I shall give as an example what is happening at the Avon dam in the Dartmoor national park, which is an area of outstanding natural beauty. When the Avon reservoir was built, 0·95cu m per second of water was diverted from the mains water supply down the old river course. That figure reduced to 0·68 in 1978 and from that to 0·026. In August 1989, South West Water applied to the Government to reduce the figure from 0·026 to 0·012. Experts said that if that had happened it would have taken three to five years to restore the river to health.
By reducing the amount of water flowing down the old river courses, we are allowing nitrates to have a powerful effect on aquatic life. We are reducing the amount of water to such an extent that nitrates are not being diluted. The reason for that is that the water authorities are not telling the planning authorities, "We cannot allow any more building until we have a greater water supply."
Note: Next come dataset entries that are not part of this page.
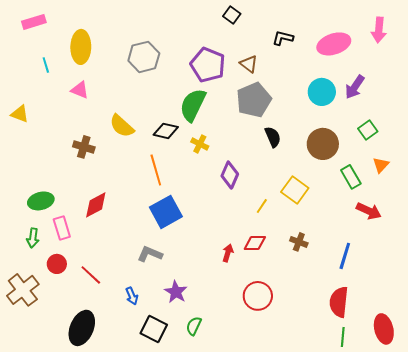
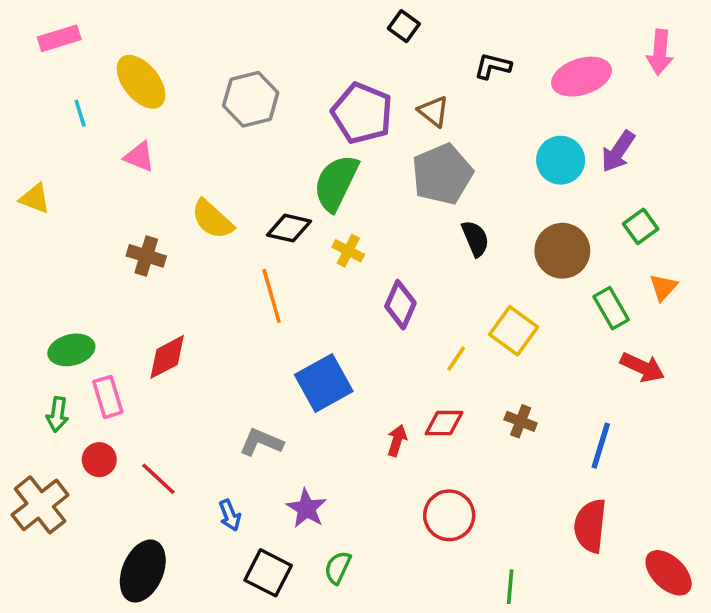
yellow ellipse: (81, 47) -> (141, 82), turned -40
blue square: (166, 212) -> (324, 383), moved
red ellipse: (384, 329) -> (669, 573), turned -32
green line: (343, 337) -> (510, 587), moved

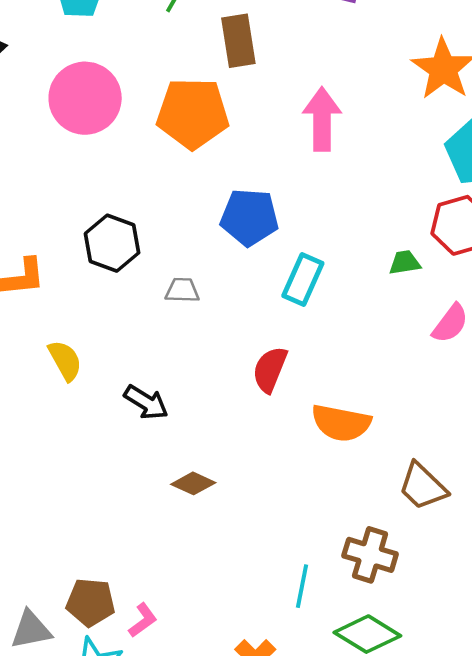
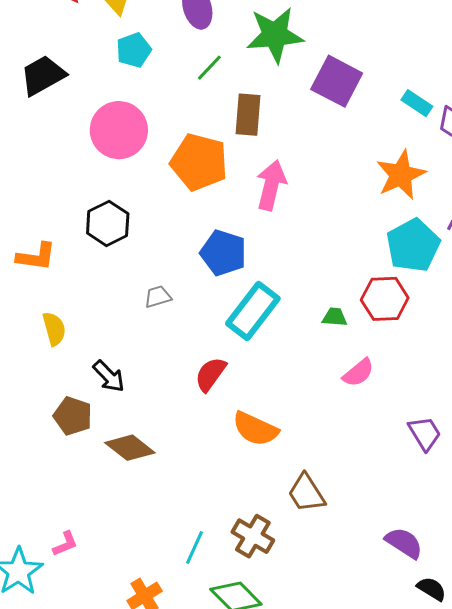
pink arrow: (322, 119) -> (271, 185), moved
black hexagon: (112, 243) -> (108, 223), moved
cyan rectangle: (303, 280) -> (253, 311), size x1.4
gray trapezoid: (182, 290) -> (158, 297), turned -32
brown diamond: (193, 483) -> (130, 448), size x1.4
brown pentagon: (91, 602) -> (73, 416), moved

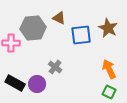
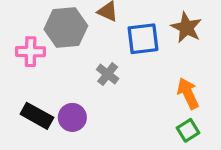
gray cross: (55, 67) -> (108, 74), moved
green square: (109, 92) -> (188, 130), turned 32

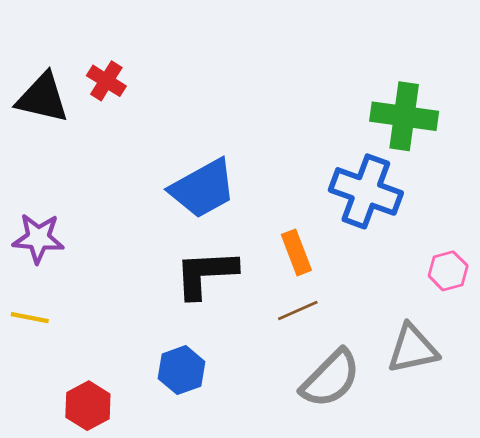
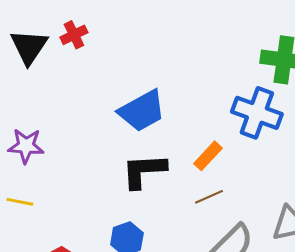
red cross: (106, 81) -> (74, 35), turned 32
black triangle: (43, 98) -> (29, 47), turned 51
orange rectangle: (296, 252) -> (208, 156), turned 64

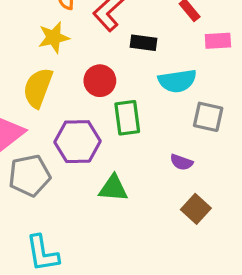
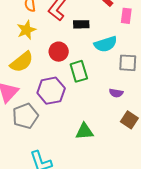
pink rectangle: (218, 41) -> (126, 16), turned -70
yellow semicircle: (38, 88) -> (22, 62), turned -140
green triangle: (113, 188) -> (84, 131), moved

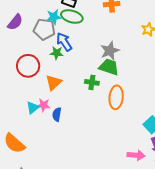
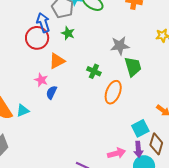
blue arrow: (64, 42) -> (43, 23), moved
green trapezoid: (109, 67) -> (133, 67), moved, turned 40
cyan triangle: (33, 108) -> (23, 111), moved
pink arrow: (136, 155) -> (117, 153), turned -36

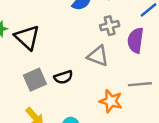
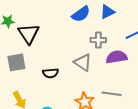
purple semicircle: (135, 40) -> (117, 57), turned 60
gray square: (35, 80) -> (16, 62), moved

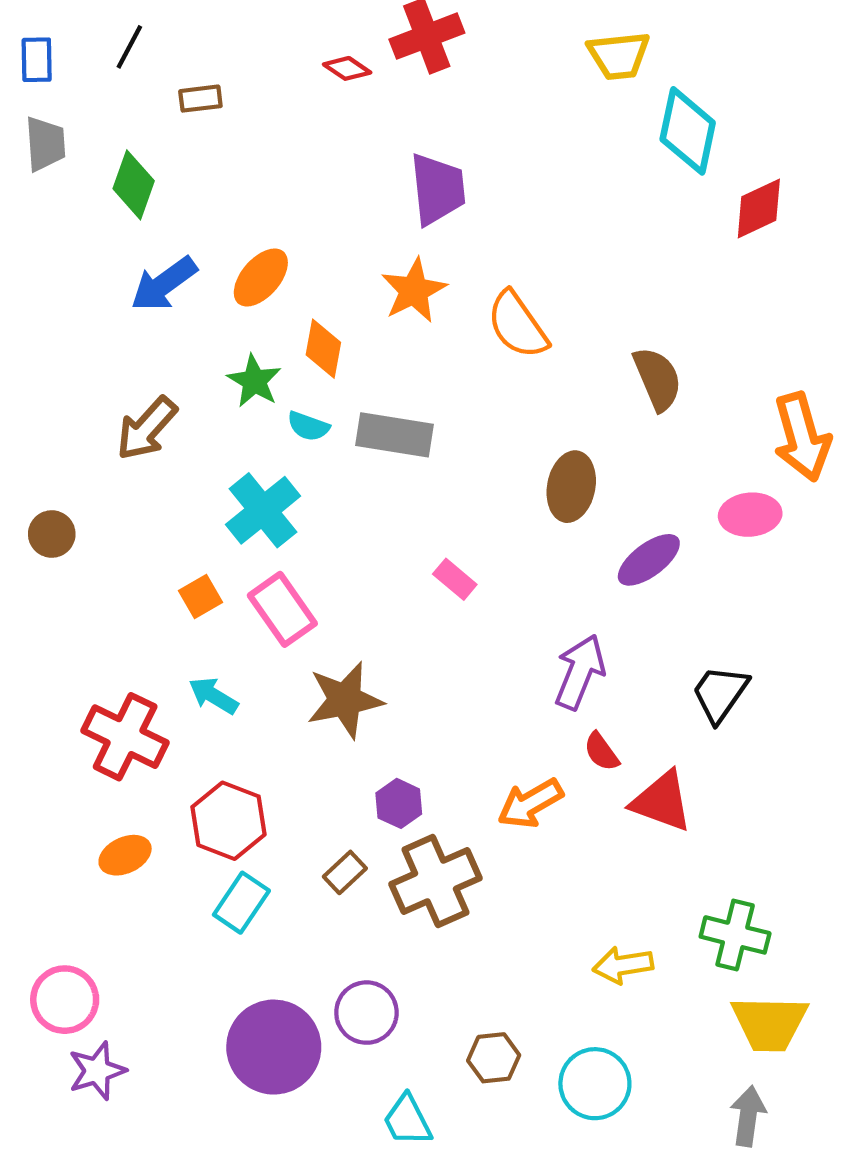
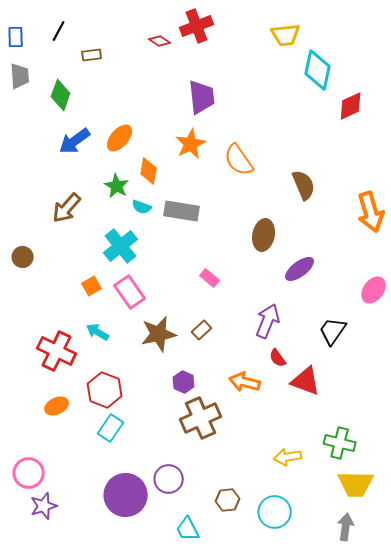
pink ellipse: (750, 515) -> (374, 290), moved, turned -48
orange arrow: (530, 803) -> (245, 382), turned 44
brown rectangle: (345, 872) -> (202, 330), moved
Instead of the water authorities refusing to allow more houses to be built until more water is available, they have allowed water to be used to such an extent that the rivers have become depleted and the poisons are not being sufficiently diluted.
Although the Minister will say that it is not his Department's responsibility but that of the Department of the Environment—they are both passing the buck—as a Government we should be committed to purifying rivers, to reducing pollution and to ensuring that more house building is not allowed until the supply of water is adequate. We cannot continue destroying aquatic life in our rivers because we want more houses built.
It is regrettable that we are debating a matter in which Britain should be taking the lead only because the EC decided to produce a directive. However, because it has done so, we are obliged to ensure that we make fast progress in ensuring that our river life is not destroyed, that we stop building until we have enough water, and that we do not destroy our sites of special scientific interest.
My hon. Friend is right, and what he is saying strikes a chord in all of us, especially those who represent rural areas. I think that my hon. Friend will find that his call is being responded to by our right hon. Friend the Secretary of State, to judge from a speech that he made in Blackpool at a certain occasion not long ago. My hon. Friend is making the right noises, and I think that there is reason for optimism.
I am surprised that the hon. Member for Dorset, North (Mr. Baker) should say that Conservative Members are expecting a positive response from the Secretary of State for the Environment on this issue and the pollution of our rivers and seas.
The Government are committed to a policy of sewage sludge-dumping at sea. They are committed to a policy of using long outfalls to dispose of raw sewage further out to sea—so it lands on different beaches. I hope, but doubt, that hon. Members who are now complaining about sewage damaging our rivers and seas voted for Labour's amendment to the Water Bill which would not have exempted private water companies from prosecution for such pollution.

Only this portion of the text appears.